Campaign: Round the world in 72 days... to find the world’s best blue sky
PR team: The Red Consultancy
Timescale: March to July 2006
As part of its new image, the online shop ditched its plane logo and embraced a ‘blue skies’ device. Expedia charged retained agency The Red Consultancy with unveiling the new identity to consumers in the South-East, Scotland and Manchester.
To launch the blue skies brand with colourful imagery and in-depth messaging through targeted press coverage. To drive traffic to the Expedia.co.uk website, generate involvement among users and create sales leads.
STRATEGY AND PLAN
Having previously run a campaign for Expedia to find the world’s best beach, The Red Consultancy decided to discover the world’s ‘bluest’ blue sky. This was framed as a competition to recruit an individual ‘blue sky explorer’, to visit 20 global destinations in 72 days.
To attract entrants, the PR team sent information to target media, including Metro, The Times, Daily Telegraph, Daily Mirror and Evening Standard. Shopping centres, train stations, colleges and photographic outlets were sent leaflets and a campaign website – let-yourself-go.co.uk – was set up for Expedia users to vote for their 20 favourite blue sky destinations.
Anya Hohnbaum from Glasgow was picked from ten finalists and set off for a whistle-stop tour of the globe. The National Physical Laboratory was brought in to evaluate her findings.
Hohnbaum created daily content through diary reports and photo images for the let-yourself-go website. She was featured in editorial pieces in the national press, while Expedia aligned its advertising and CRM to the campaign.

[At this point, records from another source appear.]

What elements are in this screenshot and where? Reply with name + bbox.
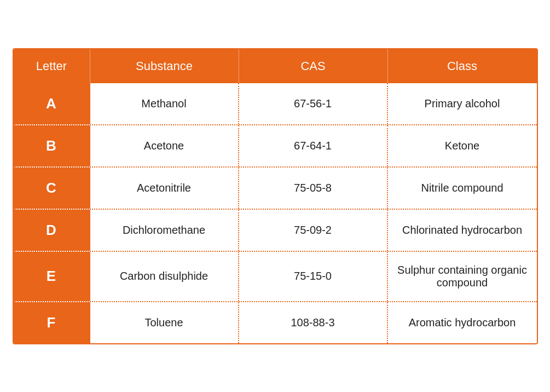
- cell-class: Primary alcohol: [388, 83, 537, 124]
- cell-letter: D: [14, 210, 90, 251]
- cell-letter: C: [14, 168, 90, 209]
- cell-cas: 75-05-8: [239, 168, 388, 209]
- cell-cas: 75-09-2: [239, 210, 388, 251]
- table-row: CAcetonitrile75-05-8Nitrile compound: [14, 168, 537, 210]
- header-class: Class: [388, 49, 537, 83]
- table-row: BAcetone67-64-1Ketone: [14, 125, 537, 168]
- cell-cas: 67-64-1: [239, 125, 388, 166]
- header-substance: Substance: [90, 49, 239, 83]
- cell-substance: Carbon disulphide: [90, 252, 239, 301]
- header-letter: Letter: [14, 49, 90, 83]
- table-row: FToluene108-88-3Aromatic hydrocarbon: [14, 302, 537, 343]
- table-body: AMethanol67-56-1Primary alcoholBAcetone6…: [14, 83, 537, 343]
- cell-substance: Dichloromethane: [90, 210, 239, 251]
- cell-cas: 108-88-3: [239, 302, 388, 343]
- cell-letter: B: [14, 125, 90, 166]
- table-header: Letter Substance CAS Class: [14, 49, 537, 83]
- header-cas: CAS: [239, 49, 388, 83]
- table-row: DDichloromethane75-09-2Chlorinated hydro…: [14, 210, 537, 252]
- cell-class: Nitrile compound: [388, 168, 537, 209]
- cell-letter: F: [14, 302, 90, 343]
- cell-class: Ketone: [388, 125, 537, 166]
- cell-cas: 75-15-0: [239, 252, 388, 301]
- cell-substance: Toluene: [90, 302, 239, 343]
- cell-class: Chlorinated hydrocarbon: [388, 210, 537, 251]
- table-row: ECarbon disulphide75-15-0Sulphur contain…: [14, 252, 537, 302]
- cell-class: Sulphur containing organic compound: [388, 252, 537, 301]
- cell-letter: E: [14, 252, 90, 301]
- main-table: Letter Substance CAS Class AMethanol67-5…: [13, 48, 538, 344]
- cell-cas: 67-56-1: [239, 83, 388, 124]
- cell-substance: Acetone: [90, 125, 239, 166]
- cell-substance: Methanol: [90, 83, 239, 124]
- cell-class: Aromatic hydrocarbon: [388, 302, 537, 343]
- cell-substance: Acetonitrile: [90, 168, 239, 209]
- table-row: AMethanol67-56-1Primary alcohol: [14, 83, 537, 125]
- cell-letter: A: [14, 83, 90, 124]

In July 2006, Rio de Janeiro in Brazil won the world’s bluest sky award by recording the bluest blue on the day of Hohnbaum’s visit. Closer to home, Wales made the top ten and created news by beating destinations such as St Lucia in the Caribbean and the resort of Koh Samui in Thailand.
MEASUREMENT AND EVALUATION
Coverage in The Times, Metro, Evening Standard and regional titles helped to kick-start the campaign.

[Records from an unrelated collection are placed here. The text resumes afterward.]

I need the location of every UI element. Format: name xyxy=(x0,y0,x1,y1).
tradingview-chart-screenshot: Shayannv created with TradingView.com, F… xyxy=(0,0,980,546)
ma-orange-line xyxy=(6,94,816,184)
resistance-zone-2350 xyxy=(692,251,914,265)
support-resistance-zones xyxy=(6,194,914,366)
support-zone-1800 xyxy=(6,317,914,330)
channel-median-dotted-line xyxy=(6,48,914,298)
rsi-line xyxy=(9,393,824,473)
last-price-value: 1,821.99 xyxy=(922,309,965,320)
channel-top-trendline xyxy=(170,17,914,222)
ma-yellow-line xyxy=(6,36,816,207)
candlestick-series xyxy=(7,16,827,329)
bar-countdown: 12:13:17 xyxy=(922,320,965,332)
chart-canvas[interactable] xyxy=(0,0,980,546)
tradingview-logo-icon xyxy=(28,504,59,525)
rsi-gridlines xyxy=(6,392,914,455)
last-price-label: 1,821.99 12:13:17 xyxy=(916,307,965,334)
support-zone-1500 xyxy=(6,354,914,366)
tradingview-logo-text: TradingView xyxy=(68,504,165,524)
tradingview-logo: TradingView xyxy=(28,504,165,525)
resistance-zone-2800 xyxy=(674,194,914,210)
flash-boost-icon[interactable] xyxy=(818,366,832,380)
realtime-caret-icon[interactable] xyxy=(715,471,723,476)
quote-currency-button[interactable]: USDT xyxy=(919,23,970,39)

The appointment of Hohnbaum created in-depth articles in the Daily Record, Sunday Times Scotland and the Glasgow Evening Times.

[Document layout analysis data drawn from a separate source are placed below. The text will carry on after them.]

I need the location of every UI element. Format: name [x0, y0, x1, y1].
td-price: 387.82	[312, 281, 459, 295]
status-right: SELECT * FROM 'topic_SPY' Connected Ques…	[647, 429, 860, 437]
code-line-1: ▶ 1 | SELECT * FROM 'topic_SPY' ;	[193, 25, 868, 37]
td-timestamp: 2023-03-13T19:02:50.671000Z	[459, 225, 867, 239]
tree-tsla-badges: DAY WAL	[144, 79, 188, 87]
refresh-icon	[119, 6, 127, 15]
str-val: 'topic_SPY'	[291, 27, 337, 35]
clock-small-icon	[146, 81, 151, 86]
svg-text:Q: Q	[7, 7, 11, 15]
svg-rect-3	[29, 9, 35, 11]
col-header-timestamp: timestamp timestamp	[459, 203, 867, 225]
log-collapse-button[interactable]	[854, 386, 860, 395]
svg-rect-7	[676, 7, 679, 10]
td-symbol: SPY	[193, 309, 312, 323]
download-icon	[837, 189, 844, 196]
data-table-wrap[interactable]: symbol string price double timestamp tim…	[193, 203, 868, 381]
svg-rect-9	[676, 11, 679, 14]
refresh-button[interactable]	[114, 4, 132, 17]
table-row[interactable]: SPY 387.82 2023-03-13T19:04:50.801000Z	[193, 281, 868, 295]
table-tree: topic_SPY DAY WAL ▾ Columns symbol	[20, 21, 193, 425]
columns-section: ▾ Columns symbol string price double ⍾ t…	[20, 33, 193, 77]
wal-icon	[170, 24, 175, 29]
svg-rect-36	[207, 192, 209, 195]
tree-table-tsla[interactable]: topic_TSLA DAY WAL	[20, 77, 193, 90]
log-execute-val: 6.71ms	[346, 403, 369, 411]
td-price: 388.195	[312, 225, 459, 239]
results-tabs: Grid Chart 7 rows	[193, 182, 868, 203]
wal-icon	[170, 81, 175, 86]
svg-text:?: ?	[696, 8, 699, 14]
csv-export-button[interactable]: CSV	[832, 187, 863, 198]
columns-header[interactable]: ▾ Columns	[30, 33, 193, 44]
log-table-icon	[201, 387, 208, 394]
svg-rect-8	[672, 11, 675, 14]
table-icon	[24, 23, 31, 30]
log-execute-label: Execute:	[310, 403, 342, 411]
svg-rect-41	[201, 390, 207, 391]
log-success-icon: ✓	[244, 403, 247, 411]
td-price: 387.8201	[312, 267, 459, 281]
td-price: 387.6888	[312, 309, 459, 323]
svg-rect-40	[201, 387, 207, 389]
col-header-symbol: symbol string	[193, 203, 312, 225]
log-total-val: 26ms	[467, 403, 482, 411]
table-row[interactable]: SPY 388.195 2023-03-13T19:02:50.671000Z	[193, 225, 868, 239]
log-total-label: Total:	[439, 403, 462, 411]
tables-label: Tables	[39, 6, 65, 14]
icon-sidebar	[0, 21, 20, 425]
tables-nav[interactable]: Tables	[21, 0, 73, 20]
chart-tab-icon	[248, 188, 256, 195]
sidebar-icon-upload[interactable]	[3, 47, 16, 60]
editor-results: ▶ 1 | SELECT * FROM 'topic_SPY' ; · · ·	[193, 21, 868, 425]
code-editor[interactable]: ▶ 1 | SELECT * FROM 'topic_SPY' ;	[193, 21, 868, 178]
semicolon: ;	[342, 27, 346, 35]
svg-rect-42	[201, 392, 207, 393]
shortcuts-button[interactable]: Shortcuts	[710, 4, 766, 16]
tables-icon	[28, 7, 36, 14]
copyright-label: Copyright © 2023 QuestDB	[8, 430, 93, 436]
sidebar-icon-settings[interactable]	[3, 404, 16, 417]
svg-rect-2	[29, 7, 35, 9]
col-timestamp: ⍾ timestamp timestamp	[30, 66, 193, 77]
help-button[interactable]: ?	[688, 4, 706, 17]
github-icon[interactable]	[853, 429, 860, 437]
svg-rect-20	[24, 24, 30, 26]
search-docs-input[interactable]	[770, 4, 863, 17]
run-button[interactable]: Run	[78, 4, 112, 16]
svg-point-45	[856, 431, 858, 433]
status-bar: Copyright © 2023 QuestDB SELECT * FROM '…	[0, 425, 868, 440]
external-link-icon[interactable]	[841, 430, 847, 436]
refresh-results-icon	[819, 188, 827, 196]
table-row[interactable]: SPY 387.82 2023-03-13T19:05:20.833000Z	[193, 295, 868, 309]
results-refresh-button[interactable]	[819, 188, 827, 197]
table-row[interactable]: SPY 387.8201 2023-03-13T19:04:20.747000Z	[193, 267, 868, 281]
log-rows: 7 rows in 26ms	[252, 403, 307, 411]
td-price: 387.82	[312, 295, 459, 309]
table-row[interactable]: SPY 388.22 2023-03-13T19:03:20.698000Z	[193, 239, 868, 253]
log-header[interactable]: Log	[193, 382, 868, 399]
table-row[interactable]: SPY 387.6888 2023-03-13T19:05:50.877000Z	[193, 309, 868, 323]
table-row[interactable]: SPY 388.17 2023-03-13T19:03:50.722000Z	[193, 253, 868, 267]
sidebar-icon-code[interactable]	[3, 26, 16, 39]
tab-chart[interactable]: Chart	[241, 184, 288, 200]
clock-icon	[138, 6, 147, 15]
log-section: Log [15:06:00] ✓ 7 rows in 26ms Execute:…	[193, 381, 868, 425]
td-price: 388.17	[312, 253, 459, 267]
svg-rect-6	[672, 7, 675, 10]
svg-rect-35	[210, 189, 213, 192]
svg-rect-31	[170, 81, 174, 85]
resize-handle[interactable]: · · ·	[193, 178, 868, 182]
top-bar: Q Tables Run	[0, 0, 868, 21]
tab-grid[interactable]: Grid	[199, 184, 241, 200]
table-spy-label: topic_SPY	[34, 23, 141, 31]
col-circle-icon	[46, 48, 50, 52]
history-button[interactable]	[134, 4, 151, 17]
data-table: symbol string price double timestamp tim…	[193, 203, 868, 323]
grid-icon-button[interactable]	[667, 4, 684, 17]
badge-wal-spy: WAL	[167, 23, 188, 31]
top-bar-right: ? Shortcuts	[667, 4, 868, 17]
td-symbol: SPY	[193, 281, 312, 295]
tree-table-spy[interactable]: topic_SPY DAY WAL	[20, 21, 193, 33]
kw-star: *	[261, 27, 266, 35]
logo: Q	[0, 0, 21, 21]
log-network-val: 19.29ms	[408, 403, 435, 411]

Overall the campaign scored 98 articles, with high-profile rankings of Hohnbaum’s results appearing in national newspapers and on BBC News Online, Travelbite, Talksport and Sky Radio News.
The competition attracted 3,000 applicants and 1.5 million hits to the campaign website, making it a key revenue driver for Expedia’s summer season.
As an integrated camapign, albeit PR-led, it is difficult for Expedia to break out results according to marketing discipline. However, the travel firm reports that overall, thousands of direct sales leads have been created.
Mike Swain, science and environment editor for the Daily Mirror, says the campaign was also of general interest to readers. ‘I remember it getting quite a bit of attention in a number of titles, so it seemed to work well,’ he says.
As well as the CIPR award, the campaign won a Sabre award in May.